Saved entries

※ ※ ※

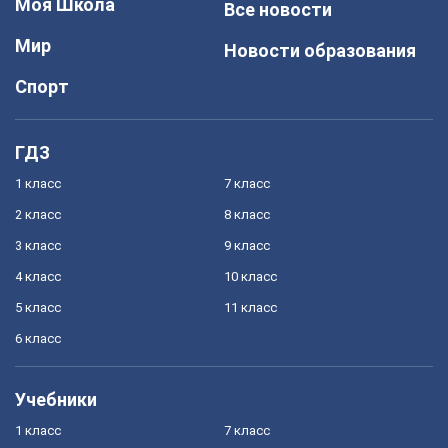
Моя Школа
Все новости
Мир
Новости образования
Спорт
ГДЗ
1 класс
7 класс
2 класс
8 класс
3 класс
9 класс
4 класс
10 класс
5 класс
11 класс
6 класс
Учебники
1 класс
7 класс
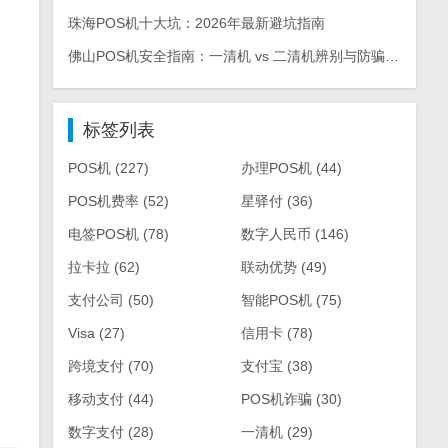
珠海POS机十大坑：2026年最新避坑指南
佛山POS机安全指南：一清机 vs 二清机辨别与防骗手册
标签列表
POS机
(227)
办理POS机
(44)
POS机费率
(52)
星驿付
(36)
电签POS机
(78)
数字人民币
(146)
拉卡拉
(62)
联动优势
(49)
支付公司
(50)
智能POS机
(75)
Visa
(27)
信用卡
(78)
跨境支付
(70)
支付宝
(38)
移动支付
(44)
POS机诈骗
(30)
数字支付
(28)
一清机
(29)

※ ※ ※

■ **EXERCISE GOAL**
Pictures are to be left out; all other data must be returned exactly.

■ **SOLVED PROBLEM**
Моя Школа
Все новости
Мир
Новости образования
Спорт
ГДЗ
1 класс
7 класс
2 класс
8 класс
3 класс
9 класс
4 класс
10 класс
5 класс
11 класс
6 класс
Учебники
1 класс
7 класс
珠海POS机十大坑：2026年最新避坑指南
佛山POS机安全指南：一清机 vs 二清机辨别与防骗手册
标签列表
POS机
(227)
办理POS机
(44)
POS机费率
(52)
星驿付
(36)
电签POS机
(78)
数字人民币
(146)
拉卡拉
(62)
联动优势
(49)
支付公司
(50)
智能POS机
(75)
Visa
(27)
信用卡
(78)
跨境支付
(70)
支付宝
(38)
移动支付
(44)
POS机诈骗
(30)
数字支付
(28)
一清机
(29)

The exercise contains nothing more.